If you've ever registered a website, you may have dealt with the Internet Corporation for Assigned Names and Numbers (ICANN), but for a lot of others, it remains an obscure part of the internet—only crucial when battling to secure a dream URL.
ICANN is the nonprofit that, among other duties, oversees top-level domains, which are the parts of URLs that you find at the very end: dot-com, most commonly, but also thousands of others. ICANN was founded in 1998 to be the steward of such top-level domains, known as TLDs, and it has been overseen since then by the U.S. government.
But on Saturday, the government, in a long-planned move, is set to give up its oversight of the organization, leaving it in the hands of a diverse group of international stakeholders, including an advisory panel that is composed of an array of representatives from governments across the world.
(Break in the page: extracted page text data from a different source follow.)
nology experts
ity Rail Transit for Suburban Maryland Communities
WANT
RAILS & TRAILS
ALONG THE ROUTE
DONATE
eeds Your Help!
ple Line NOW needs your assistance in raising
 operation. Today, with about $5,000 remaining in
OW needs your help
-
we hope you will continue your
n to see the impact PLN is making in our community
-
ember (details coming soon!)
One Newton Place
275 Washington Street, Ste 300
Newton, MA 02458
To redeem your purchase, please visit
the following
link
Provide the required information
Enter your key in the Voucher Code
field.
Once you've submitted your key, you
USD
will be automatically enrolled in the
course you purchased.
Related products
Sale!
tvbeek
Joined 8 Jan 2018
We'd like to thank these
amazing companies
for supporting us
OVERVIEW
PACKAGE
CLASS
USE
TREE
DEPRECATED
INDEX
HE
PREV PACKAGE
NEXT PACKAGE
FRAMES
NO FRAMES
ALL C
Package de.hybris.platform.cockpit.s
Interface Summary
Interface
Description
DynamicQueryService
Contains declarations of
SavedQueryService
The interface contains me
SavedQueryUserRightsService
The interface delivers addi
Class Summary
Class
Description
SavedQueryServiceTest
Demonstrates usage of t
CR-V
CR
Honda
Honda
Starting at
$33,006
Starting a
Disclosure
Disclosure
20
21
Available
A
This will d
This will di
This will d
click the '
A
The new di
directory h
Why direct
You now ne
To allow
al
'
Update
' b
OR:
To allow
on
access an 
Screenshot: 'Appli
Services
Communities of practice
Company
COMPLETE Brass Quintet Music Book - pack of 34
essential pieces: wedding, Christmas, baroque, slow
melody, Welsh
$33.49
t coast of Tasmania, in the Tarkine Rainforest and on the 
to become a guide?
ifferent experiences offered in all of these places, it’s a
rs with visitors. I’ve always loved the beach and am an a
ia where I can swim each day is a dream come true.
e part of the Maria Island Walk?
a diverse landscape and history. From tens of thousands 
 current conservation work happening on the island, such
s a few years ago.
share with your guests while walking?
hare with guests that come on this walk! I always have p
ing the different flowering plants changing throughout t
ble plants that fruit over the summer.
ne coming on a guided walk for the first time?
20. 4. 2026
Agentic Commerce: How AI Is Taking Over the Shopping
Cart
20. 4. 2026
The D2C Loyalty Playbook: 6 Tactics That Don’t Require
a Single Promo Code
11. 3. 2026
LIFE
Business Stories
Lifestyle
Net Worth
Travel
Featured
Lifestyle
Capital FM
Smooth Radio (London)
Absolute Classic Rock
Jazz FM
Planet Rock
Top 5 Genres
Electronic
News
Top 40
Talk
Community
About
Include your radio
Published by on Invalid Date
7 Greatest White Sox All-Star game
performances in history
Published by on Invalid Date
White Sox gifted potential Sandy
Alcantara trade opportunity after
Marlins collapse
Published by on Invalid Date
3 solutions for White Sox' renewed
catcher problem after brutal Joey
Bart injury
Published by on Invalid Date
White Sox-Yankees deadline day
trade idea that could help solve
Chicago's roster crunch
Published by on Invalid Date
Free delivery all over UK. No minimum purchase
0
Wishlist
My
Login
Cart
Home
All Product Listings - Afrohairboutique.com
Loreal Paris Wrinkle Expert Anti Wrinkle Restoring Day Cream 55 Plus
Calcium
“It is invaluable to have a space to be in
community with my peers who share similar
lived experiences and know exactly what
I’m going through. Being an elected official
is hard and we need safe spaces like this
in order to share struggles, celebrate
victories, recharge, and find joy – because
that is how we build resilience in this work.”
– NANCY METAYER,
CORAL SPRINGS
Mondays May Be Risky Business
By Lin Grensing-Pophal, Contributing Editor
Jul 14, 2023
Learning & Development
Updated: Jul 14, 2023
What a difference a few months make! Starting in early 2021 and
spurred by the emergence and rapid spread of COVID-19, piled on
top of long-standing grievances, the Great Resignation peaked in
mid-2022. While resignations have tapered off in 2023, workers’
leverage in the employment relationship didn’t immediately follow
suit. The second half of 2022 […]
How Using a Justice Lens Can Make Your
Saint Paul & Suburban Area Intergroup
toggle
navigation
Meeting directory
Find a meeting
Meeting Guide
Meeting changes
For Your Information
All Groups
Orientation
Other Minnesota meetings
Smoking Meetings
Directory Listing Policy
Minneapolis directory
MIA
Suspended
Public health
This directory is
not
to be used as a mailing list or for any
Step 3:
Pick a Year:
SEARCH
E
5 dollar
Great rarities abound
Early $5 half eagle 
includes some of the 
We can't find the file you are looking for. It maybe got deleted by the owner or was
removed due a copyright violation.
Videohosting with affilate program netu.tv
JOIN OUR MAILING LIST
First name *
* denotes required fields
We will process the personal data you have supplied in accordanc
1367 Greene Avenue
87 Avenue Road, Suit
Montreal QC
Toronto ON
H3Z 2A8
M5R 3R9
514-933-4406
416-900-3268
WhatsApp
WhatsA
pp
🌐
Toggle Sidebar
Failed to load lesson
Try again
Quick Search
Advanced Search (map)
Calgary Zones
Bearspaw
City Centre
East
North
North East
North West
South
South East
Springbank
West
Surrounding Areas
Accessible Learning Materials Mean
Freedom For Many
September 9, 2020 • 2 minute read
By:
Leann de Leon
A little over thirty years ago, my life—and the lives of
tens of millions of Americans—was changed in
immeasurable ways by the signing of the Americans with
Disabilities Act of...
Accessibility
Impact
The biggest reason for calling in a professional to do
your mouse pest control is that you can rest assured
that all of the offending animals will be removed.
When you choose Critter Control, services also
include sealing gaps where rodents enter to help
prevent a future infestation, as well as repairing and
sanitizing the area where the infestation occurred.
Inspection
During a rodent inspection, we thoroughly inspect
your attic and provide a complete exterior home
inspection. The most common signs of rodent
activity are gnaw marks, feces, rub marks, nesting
This has some people, like the Republican Senator Ted Cruz, upset. (“Don’t Let Obama Give Away the Internet,” a press release on Cruz’s website blared in August.) Cruz's concerns, such as they are, are a mixture of make-America-great-again style bombast coupled with a more serious warning, that putting ICANN in the hands of the world could undermine American national security. How? By potentially giving foreign governments the capacity to undermine or sabotage our internet infrastructure.
There are many reasons why that probably won't happen, but the most persuasive might be the simplest: ICANN, despite the fact that it controls TLDs, is less a key cog propping up the internet than a vast, mostly administrative registry. Think of it more like a library's card catalog, a place that helps keeps track of a lot of information, but has almost nothing to do with the information itself.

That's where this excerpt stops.